Saturday, September 19, 2009

the end of the first try






SO THIS MONTH'S TRY IS OFFICIALLY OVER. I WON'T EVEN TELL YOU HOW MANY HPTs WE TOOK BECAUSE IT IS JUST INSANE... BUT THEY WERE ALL NEGATIVE, NO FAINT LINES NO GLIMMER OF HOPE... NADA. IF YOU WOULD HAVE HAD ME BET MONEY I WOULD HAVE BET THAT I WAS PREGNANT EVEN THOUGH THE TESTS SAID NO. MY BODY FELT LIKE IT WAS PREGNANT BUT MAYBE IT WAS JUST A FUCKED UP MIX OF HOPE AND THE CLOMID. ANYWAY... I HAD A FEW SPOTS THURSDAY AND FRIDAY WHICH I WAS CHALKING UP TO IMPLANTATION BLEEDING BECAUSE I DO NOT SPOT BEFORE MY PERIOD. THIS MORNING AFTER THE UMPTEENTH HPT I HAD A FEW MORE SPOTS AND THEN ABOUT AN HOUR LATER I PASSED WHAT LOOKED LIKE A SMALL CLOT AND STARTED CRAMPING. I DO BELIEVE THE FAT LADY HAS SUNG AND IT IS OVER. I WAS FEELING KIND OF NUMB, JUST SITTING HERE BY MYSELF... DAWN IS ASLEEP AND SO ARE THE KIDS. BUT NOW AS I TYPE THIS THE TEARS ARE FALLING FREELY AND I CAN SAY THAT I AM TRULY HEARTBROKEN. I KNOW IT SOUNDS SO STUPID CONSIDERING IT WAS ONLY OUR FIRST OFFICIAL TRY AND WELL HELL, EVEN WITH THE CLOMID I ONLY HAVE A 15% CHANCE ANYWAY, BUT I DON'T CARE, MY FUCKING HEART IS BREAKING AND I FEEL LIKE I JUST CAN'T EVEN BREATHE LET ALONE BE RATIONAL ABOUT ALL THIS. I FEEL LIKE A FAILURE. I DON'T EVEN KNOW HOW I CAN LOOK DAWN IN THE FACE. I FEEL LIKE I LET HER DOWN. I KNOW SHE IS GONNA READ THIS AND BE PISSED AT ME FOR SAYING THAT BUT IT IS HOW I FEEL. I DON'T KNOW WHAT WE ARE GONNA DO NOW OR WHEN WE ARE GONNA TRY AGAIN BUT I KNOW THAT AT THIS VERY MOMENT I CAN ONLY THINK ABOUT HOW MUCH I AM HURTING RIGHT NOW.

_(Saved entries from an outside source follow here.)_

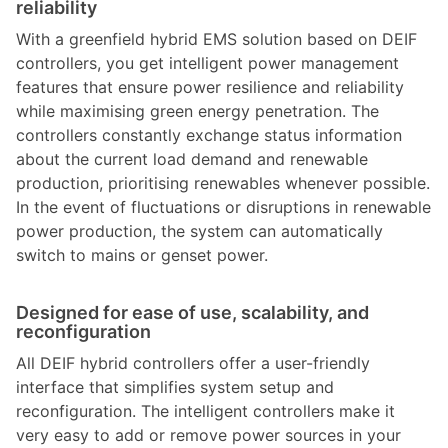
reliability
With a greenfield hybrid EMS solution based on DEIF
controllers, you get intelligent power management
features that ensure power resilience and reliability
while maximising green energy penetration. The
controllers constantly exchange status information
about the current load demand and renewable
production, prioritising renewables whenever possible.
In the event of fluctuations or disruptions in renewable
power production, the system can automatically
switch to mains or genset power.
Designed for ease of use, scalability, and
reconfiguration
All DEIF hybrid controllers offer a user-friendly
interface that simplifies system setup and
reconfiguration. The intelligent controllers make it
very easy to add or remove power sources in your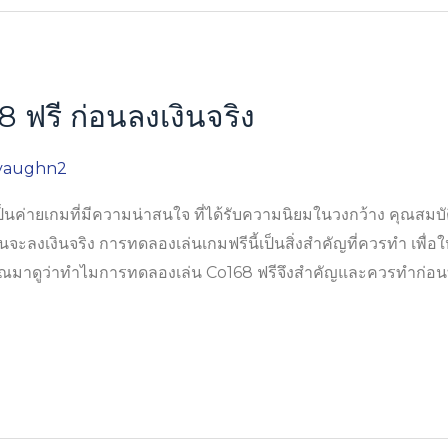
ฟรี ก่อนลงเงินจริง
vaughn2
่ายเกมที่มีความน่าสนใจ ที่ได้รับความนิยมในวงกว้าง คุณสมบัติ
นจะลงเงินจริง การทดลองเล่นเกมฟรีนี้เป็นสิ่งสำคัญที่ควรทำ เพื่อให้
ุณมาดูว่าทำไมการทดลองเล่น Co168 ฟรีจึงสำคัญและควรทำก่อนที่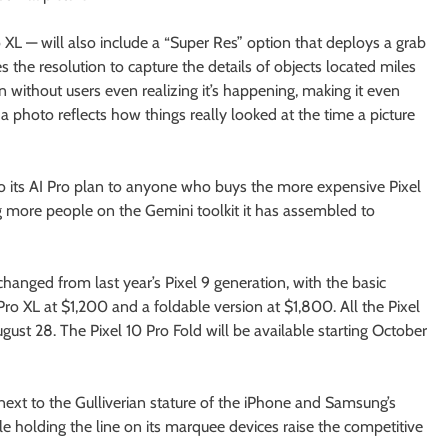
XL — will also include a “Super Res” option that deploys a grab
 the resolution to capture the details of objects located miles
without users even realizing it’s happening, making it even
 photo reflects how things really looked at the time a picture
 to its AI Pro plan to anyone who buys the more expensive Pixel
g more people on the Gemini toolkit it has assembled to
changed from last year’s Pixel 9 generation, with the basic
Pro XL at $1,200 and a foldable version at $1,800. All the Pixel
gust 28. The Pixel 10 Pro Fold will be available starting October
next to the Gulliverian stature of the iPhone and Samsung’s
 holding the line on its marquee devices raise the competitive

Tuesday, September 8, 2009

AND SO NOW WE WAIT


OK SO I WASN'T GONNA POST BUT I THINK IF I DON'T GET SOME OF THIS INSANITY OUT I MAY BURST. SO WE DID OUR 1ST AND TURNS OUT ONLY AT HOME ICI ON FRIDAY. WE OPTED OUT OF SATURDAY. SO NOW WE ARE WAITING.... IMPATIENTLY. DAWN SEEMS TO BE MORE IMPATIENT TO KNOW THEN I AM BUT THEN AGAIN SHE IS THE KIND OF PERSON THAT OPENED HER CHRISTMAS GIFTS EARLY AND THEN RETAPED THEM SO NOBODY KNEW. I WISH I COULD TELL HER ONE WAY OR THE OTHER BUT I AM AS IN THE DARK AS SHE IS. I JUST HOPE THAT WHAT EVER HAPPENS FROM HERE ON IN WE ALL KEEP IT TOGETHER. I THINK FOR ME THIS SEEMS SURREAL. I AM NOT SURE WHY. MAYBE I AM AFRAID TO GET MY HOPES UP MAYBE I AM JUST AFRAID... BUT I FEEL A LITTLE NUMB. LIKE IT IS HAPPENING TO SOMEBODY ELSE. I GUESS WHEN YOU WANT SOMETHING FOR SOOOO LONG, WHEN YOU FINALLY HAVE IT RIGHT WITHIN YOUR GRASP YOU HESITATE TO TAKE IT FOR FEAR THAT SOMEONE WILL SNATCH IT AWAY. THAT IS AS CLOSE AS AS EXPLANATION AS I CAN GET. I THINK WE ARE TESTING ON THE 15TH... I KNOW, NOT QUITE THE FULL 2 WEEKS BUT LIKE I SAID PATIENCE IS NOT ONE OF MY DARLING WIFE'S VIRTUES. LOL. IN THE MEANTIME FINGERS CROSSED AND LOTS AND LOTS OF SUPER STICKY BABYDUST OUR WAY.